Well, it’s time to prepare the kitchen subfloor for the tile that’s going to be going on top of it.
Some people have told me, “Hey, just lay the tile on top of the plywood…it’ll be fine.” I was always a little uneasy about that, so I read up on it. Apparently, it’s not a good idea to adhere tile right to plywood, because wood shrinks and expands with temperature and humidity. I guess you can do this in your house if you feel like doing the whole job over in a few years.
The way I like tile done in our house is to prep the subfloor, put thin-set over the subfloor, lay down cement board over the thinset and nail/screw the cement board down. Now, put your tile down. The cement board is what you want to adhere your tile to, not the subfloor.
So last night I started prepping the subfloor for the tile. The first thing I did was to head down to the basement. As you may know, there are several joints in the subfloor. Many of them travel with the floor joists, so they aren’t a big concern. We’ll call those “vertical” joints or seams. Then, there are other joints…we’ll call them “horizontal” joints. These seams travel across the floor joists and have nothing holding them from flexing. Well, I suppose they are tongue and groove, but from what I can see, they still flex when I stand on them. I good way to see if they flex is to walk around with bare feet. You can feel around better.
You can see the seams in the photo above.
When I went downstairs, I pulled out my nice new DeWalt miter saw and grabbed some spare 2″x4″s. My plan was to cut the 2″x4″s and screw them up against the bottom of the subfloor (screws into the existing joists). There was insulation in the way, so I tried to be very careful…I had just gotten out of the shower. Well, everything was going fine. I was cutting and screwing and cutting and screwing. Then, I started noticing some itching on my arms. Man!!! The insulation got to me. Oh well, there’s another shower.
Anyway, the purpose of those 2″x4″s is to stop the flex from those horizontal seams. I went upstairs and I succeeded in my mission. I walked around bare-footed and everything was good and solid. Now, I had something to screw into to finish off that job.
Also, when preparing a subfloor for tile, you want to be sure to re-screw the subfloor to the joists. Things are bound to come loose and start squeaking over time. If you walk around, you may even notice some play between the subfloor and the joists. Some hopping might help you notice this. This is the reason I went out and bought my new chalk snapper.

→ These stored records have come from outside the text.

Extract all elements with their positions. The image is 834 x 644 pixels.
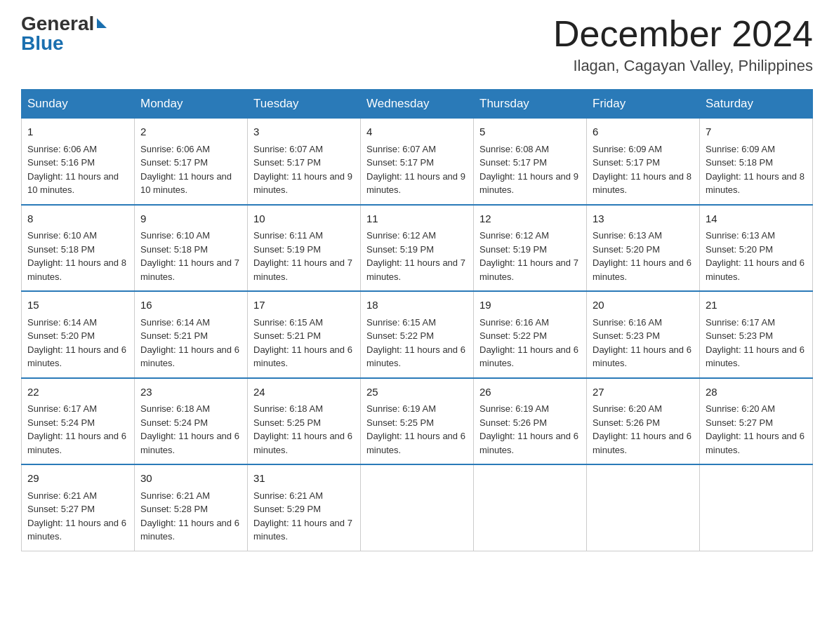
calendar-cell: 30Sunrise: 6:21 AMSunset: 5:28 PMDayligh… xyxy=(135,464,248,551)
calendar-cell: 23Sunrise: 6:18 AMSunset: 5:24 PMDayligh… xyxy=(135,378,248,465)
weekday-header-monday: Monday xyxy=(135,90,248,119)
calendar-week-row: 22Sunrise: 6:17 AMSunset: 5:24 PMDayligh… xyxy=(22,378,813,465)
calendar-cell: 19Sunrise: 6:16 AMSunset: 5:22 PMDayligh… xyxy=(474,291,587,378)
day-number: 22 xyxy=(27,384,128,401)
weekday-header-friday: Friday xyxy=(587,90,700,119)
title-section: December 2024 Ilagan, Cagayan Valley, Ph… xyxy=(553,14,813,75)
calendar-cell: 13Sunrise: 6:13 AMSunset: 5:20 PMDayligh… xyxy=(587,205,700,292)
calendar-cell: 1Sunrise: 6:06 AMSunset: 5:16 PMDaylight… xyxy=(22,119,135,205)
day-number: 6 xyxy=(593,124,694,140)
calendar-cell: 15Sunrise: 6:14 AMSunset: 5:20 PMDayligh… xyxy=(22,291,135,378)
calendar-cell: 18Sunrise: 6:15 AMSunset: 5:22 PMDayligh… xyxy=(361,291,474,378)
day-number: 2 xyxy=(140,124,241,140)
calendar-cell: 3Sunrise: 6:07 AMSunset: 5:17 PMDaylight… xyxy=(248,119,361,205)
weekday-header-tuesday: Tuesday xyxy=(248,90,361,119)
calendar-cell: 20Sunrise: 6:16 AMSunset: 5:23 PMDayligh… xyxy=(587,291,700,378)
day-number: 18 xyxy=(366,297,468,314)
calendar-cell: 9Sunrise: 6:10 AMSunset: 5:18 PMDaylight… xyxy=(135,205,248,292)
day-number: 5 xyxy=(479,124,581,140)
calendar-cell: 27Sunrise: 6:20 AMSunset: 5:26 PMDayligh… xyxy=(587,378,700,465)
day-number: 1 xyxy=(27,124,128,140)
day-number: 3 xyxy=(253,124,355,140)
day-number: 31 xyxy=(253,471,355,487)
weekday-header-thursday: Thursday xyxy=(474,90,587,119)
calendar-header-row: SundayMondayTuesdayWednesdayThursdayFrid… xyxy=(22,90,813,119)
logo: General Blue xyxy=(21,14,107,53)
calendar-cell: 6Sunrise: 6:09 AMSunset: 5:17 PMDaylight… xyxy=(587,119,700,205)
day-number: 17 xyxy=(253,297,355,314)
calendar-cell xyxy=(587,464,700,551)
logo-general-text: General xyxy=(21,14,94,34)
day-number: 10 xyxy=(253,211,355,227)
day-number: 30 xyxy=(140,471,241,487)
day-number: 29 xyxy=(27,471,128,487)
month-title: December 2024 xyxy=(553,14,813,54)
day-number: 21 xyxy=(706,297,807,314)
logo-blue-text: Blue xyxy=(21,34,64,53)
day-number: 4 xyxy=(366,124,468,140)
calendar-cell: 11Sunrise: 6:12 AMSunset: 5:19 PMDayligh… xyxy=(361,205,474,292)
calendar-cell xyxy=(474,464,587,551)
day-number: 16 xyxy=(140,297,241,314)
calendar-cell xyxy=(361,464,474,551)
calendar-cell: 22Sunrise: 6:17 AMSunset: 5:24 PMDayligh… xyxy=(22,378,135,465)
calendar-cell: 4Sunrise: 6:07 AMSunset: 5:17 PMDaylight… xyxy=(361,119,474,205)
day-number: 7 xyxy=(706,124,807,140)
calendar-cell: 29Sunrise: 6:21 AMSunset: 5:27 PMDayligh… xyxy=(22,464,135,551)
day-number: 9 xyxy=(140,211,241,227)
day-number: 11 xyxy=(366,211,468,227)
calendar-cell xyxy=(700,464,813,551)
day-number: 27 xyxy=(593,384,694,401)
day-number: 25 xyxy=(366,384,468,401)
calendar-cell: 5Sunrise: 6:08 AMSunset: 5:17 PMDaylight… xyxy=(474,119,587,205)
calendar-cell: 25Sunrise: 6:19 AMSunset: 5:25 PMDayligh… xyxy=(361,378,474,465)
day-number: 19 xyxy=(479,297,581,314)
calendar-cell: 21Sunrise: 6:17 AMSunset: 5:23 PMDayligh… xyxy=(700,291,813,378)
calendar-cell: 8Sunrise: 6:10 AMSunset: 5:18 PMDaylight… xyxy=(22,205,135,292)
weekday-header-wednesday: Wednesday xyxy=(361,90,474,119)
calendar-table: SundayMondayTuesdayWednesdayThursdayFrid… xyxy=(21,89,813,551)
day-number: 23 xyxy=(140,384,241,401)
day-number: 13 xyxy=(593,211,694,227)
page-header: General Blue December 2024 Ilagan, Cagay… xyxy=(21,14,813,75)
day-number: 26 xyxy=(479,384,581,401)
calendar-cell: 16Sunrise: 6:14 AMSunset: 5:21 PMDayligh… xyxy=(135,291,248,378)
calendar-week-row: 8Sunrise: 6:10 AMSunset: 5:18 PMDaylight… xyxy=(22,205,813,292)
day-number: 20 xyxy=(593,297,694,314)
logo-triangle-icon xyxy=(97,18,107,28)
day-number: 12 xyxy=(479,211,581,227)
day-number: 14 xyxy=(706,211,807,227)
calendar-cell: 12Sunrise: 6:12 AMSunset: 5:19 PMDayligh… xyxy=(474,205,587,292)
calendar-cell: 26Sunrise: 6:19 AMSunset: 5:26 PMDayligh… xyxy=(474,378,587,465)
calendar-cell: 31Sunrise: 6:21 AMSunset: 5:29 PMDayligh… xyxy=(248,464,361,551)
calendar-cell: 2Sunrise: 6:06 AMSunset: 5:17 PMDaylight… xyxy=(135,119,248,205)
day-number: 8 xyxy=(27,211,128,227)
location-title: Ilagan, Cagayan Valley, Philippines xyxy=(553,57,813,75)
weekday-header-saturday: Saturday xyxy=(700,90,813,119)
calendar-cell: 24Sunrise: 6:18 AMSunset: 5:25 PMDayligh… xyxy=(248,378,361,465)
calendar-cell: 17Sunrise: 6:15 AMSunset: 5:21 PMDayligh… xyxy=(248,291,361,378)
weekday-header-sunday: Sunday xyxy=(22,90,135,119)
calendar-cell: 10Sunrise: 6:11 AMSunset: 5:19 PMDayligh… xyxy=(248,205,361,292)
day-number: 28 xyxy=(706,384,807,401)
calendar-week-row: 1Sunrise: 6:06 AMSunset: 5:16 PMDaylight… xyxy=(22,119,813,205)
calendar-cell: 7Sunrise: 6:09 AMSunset: 5:18 PMDaylight… xyxy=(700,119,813,205)
calendar-week-row: 15Sunrise: 6:14 AMSunset: 5:20 PMDayligh… xyxy=(22,291,813,378)
day-number: 24 xyxy=(253,384,355,401)
calendar-cell: 28Sunrise: 6:20 AMSunset: 5:27 PMDayligh… xyxy=(700,378,813,465)
day-number: 15 xyxy=(27,297,128,314)
calendar-cell: 14Sunrise: 6:13 AMSunset: 5:20 PMDayligh… xyxy=(700,205,813,292)
calendar-week-row: 29Sunrise: 6:21 AMSunset: 5:27 PMDayligh… xyxy=(22,464,813,551)
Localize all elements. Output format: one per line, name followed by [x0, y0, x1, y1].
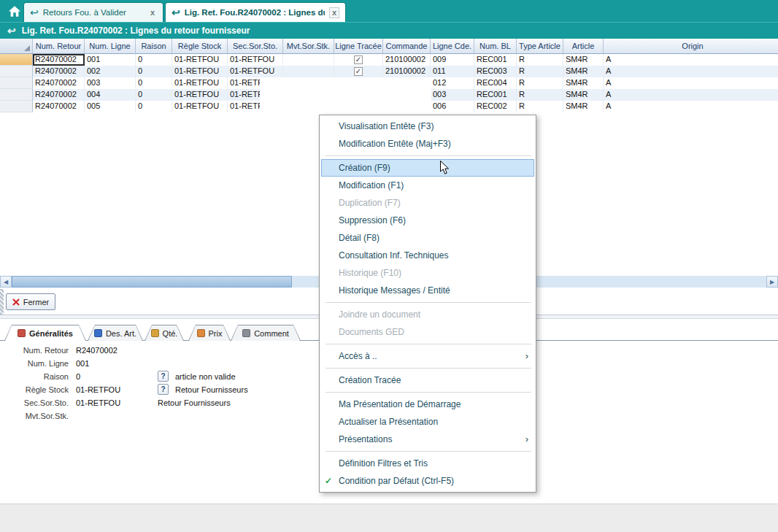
grid-cell: ✓: [334, 66, 383, 77]
submenu-arrow-icon: ›: [525, 347, 528, 365]
menu-item[interactable]: Création (F9): [321, 159, 534, 177]
column-header-sec_sor_sto[interactable]: Sec.Sor.Sto.: [228, 39, 283, 54]
scroll-right-button[interactable]: ▶: [766, 276, 778, 288]
detail-tab-inner: Comment: [231, 325, 300, 341]
menu-item-label: Joindre un document: [339, 309, 420, 320]
return-arrow-icon: ↩: [172, 7, 180, 18]
form-value: 01-RETFOU: [76, 398, 120, 407]
menu-item-label: Actualiser la Présentation: [339, 417, 438, 427]
menu-item-label: Création Tracée: [339, 375, 401, 385]
column-header-ligne_tracee[interactable]: Ligne Tracée: [334, 39, 383, 54]
row-selector[interactable]: [0, 89, 33, 101]
menu-item-label: Condition par Défaut (Ctrl-F5): [339, 476, 454, 486]
column-header-num_retour[interactable]: Num. Retour: [33, 39, 85, 54]
grid-cell: REC003: [474, 66, 517, 77]
detail-tab-inner: Qté.: [145, 325, 183, 341]
tab-retours-fou-a-valider[interactable]: ↩ Retours Fou. à Valider x: [23, 2, 163, 22]
column-header-num_bl[interactable]: Num. BL: [474, 39, 517, 54]
home-button[interactable]: [6, 4, 23, 19]
column-header-mvt_sor_stk[interactable]: Mvt.Sor.Stk.: [283, 39, 334, 54]
column-header-origine[interactable]: Origin: [604, 39, 778, 54]
detail-tab-2[interactable]: Qté.: [145, 325, 184, 341]
grid-cell: A: [604, 89, 778, 101]
row-selector[interactable]: [0, 66, 33, 77]
menu-item[interactable]: Historique Messages / Entité: [320, 282, 536, 299]
grid-cell: R: [517, 77, 563, 89]
menu-item[interactable]: Création Tracée: [320, 371, 536, 389]
menu-item[interactable]: Détail (F8): [320, 229, 536, 247]
grid-cell: 01-RETFOU: [172, 77, 228, 89]
scroll-thumb[interactable]: [12, 276, 292, 288]
column-header-article[interactable]: Article: [563, 39, 604, 54]
return-arrow-icon: ↩: [30, 7, 39, 18]
menu-item-label: Historique Messages / Entité: [339, 285, 450, 296]
grid-cell: REC001: [474, 54, 517, 66]
corner-triangle-icon: [24, 45, 30, 51]
detail-tab-label: Qté.: [163, 329, 178, 338]
row-selector[interactable]: [0, 54, 33, 66]
column-header-raison[interactable]: Raison: [136, 39, 172, 54]
form-value: 01-RETFOU: [76, 385, 120, 394]
menu-item-label: Détail (F8): [339, 233, 380, 243]
grid-cell: A: [604, 54, 778, 66]
column-header-regle_stock[interactable]: Règle Stock: [172, 39, 228, 54]
column-header-num_ligne[interactable]: Num. Ligne: [85, 39, 136, 54]
tab-close-icon[interactable]: x: [329, 7, 339, 18]
row-selector[interactable]: [0, 101, 33, 112]
menu-item[interactable]: Suppression (F6): [320, 212, 536, 229]
grid-cell: R24070002: [33, 89, 85, 101]
menu-item[interactable]: Définition Filtres et Tris: [320, 455, 536, 472]
menu-item-label: Ma Présentation de Démarrage: [339, 399, 461, 409]
grid-cell: 01-RETFOU: [172, 66, 228, 77]
repaint-artifact: [260, 77, 431, 112]
column-header-ligne_cde[interactable]: Ligne Cde.: [431, 39, 474, 54]
grid-cell: [283, 54, 334, 66]
grid-cell: 005: [85, 101, 136, 112]
splitter-grip[interactable]: [0, 289, 4, 318]
form-label: Sec.Sor.Sto.: [0, 398, 69, 407]
grid-cell: R: [517, 101, 563, 112]
tab-close-icon[interactable]: x: [148, 8, 157, 17]
menu-separator: [320, 365, 536, 371]
menu-item-label: Présentations: [339, 434, 392, 444]
detail-tab-0[interactable]: Généralités: [4, 325, 86, 341]
detail-tab-1[interactable]: Des. Art.: [88, 325, 143, 341]
form-value: 001: [76, 359, 89, 368]
detail-tab-4[interactable]: Comment: [231, 325, 301, 341]
menu-item[interactable]: Consultation Inf. Techniques: [320, 247, 536, 264]
menu-item-label: Documents GED: [339, 327, 404, 337]
lookup-button[interactable]: ?: [158, 371, 169, 382]
row-selector[interactable]: [0, 77, 33, 89]
menu-item[interactable]: Modification (F1): [320, 177, 536, 194]
menu-item[interactable]: Condition par Défaut (Ctrl-F5)✓: [320, 472, 536, 490]
form-value: R24070002: [76, 346, 118, 355]
column-header-type_article[interactable]: Type Article: [517, 39, 563, 54]
detail-tab-inner: Des. Art.: [88, 325, 142, 341]
column-header-commande[interactable]: Commande: [383, 39, 431, 54]
grid-cell: 01-RETFOU: [172, 89, 228, 101]
grid-row[interactable]: R24070002001001-RETFOU01-RETFOU✓21010000…: [0, 54, 778, 66]
form-helper-text: article non valide: [175, 372, 236, 381]
menu-item[interactable]: Modification Entête (Maj+F3): [320, 135, 536, 153]
menu-item[interactable]: Visualisation Entête (F3): [320, 117, 536, 135]
grid-cell: 001: [85, 54, 136, 66]
menu-item-label: Suppression (F6): [339, 215, 406, 225]
close-grid-button[interactable]: Fermer: [6, 293, 55, 310]
tab-lignes-retour-fournisseur[interactable]: ↩ Lig. Ret. Fou.R24070002 : Lignes du re…: [165, 2, 346, 22]
menu-item[interactable]: Accès à ..›: [320, 347, 536, 365]
menu-item[interactable]: Ma Présentation de Démarrage: [320, 396, 536, 413]
menu-item[interactable]: Présentations›: [320, 431, 536, 448]
grid-cell: R: [517, 66, 563, 77]
grid-cell: 002: [85, 66, 136, 77]
grid-cell: 003: [431, 89, 474, 101]
grid-cell: [283, 66, 334, 77]
menu-item[interactable]: Actualiser la Présentation: [320, 413, 536, 431]
lookup-button[interactable]: ?: [158, 384, 169, 395]
select-all-corner[interactable]: [0, 39, 33, 54]
grid-row[interactable]: R24070002002001-RETFOU01-RETFOU✓21010000…: [0, 66, 778, 77]
detail-tab-3[interactable]: Prix: [188, 325, 231, 341]
scroll-left-button[interactable]: ◀: [0, 276, 12, 288]
grid-cell: 0: [136, 101, 172, 112]
grid-cell: 0: [136, 89, 172, 101]
menu-item-label: Historique (F10): [339, 268, 401, 278]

Luckily, in my case, the previous owners put down some really cheap parquet flooring. They came in 1′x1′ squares with foam attached to the bottoms. On the foam, there was adhesive. This adhesive left me with little glue spots all over the floor. Now, I don’t only have to sand the floor smooth, I also have to sand up the glue spots, which like to get sticky when hot (from the friction of the sander). We’ll see how that goes.
After the floor is all sanded, I am going to re-screw the subfloor to the joists and sweep up. The floor will be ready to tile and my job is done.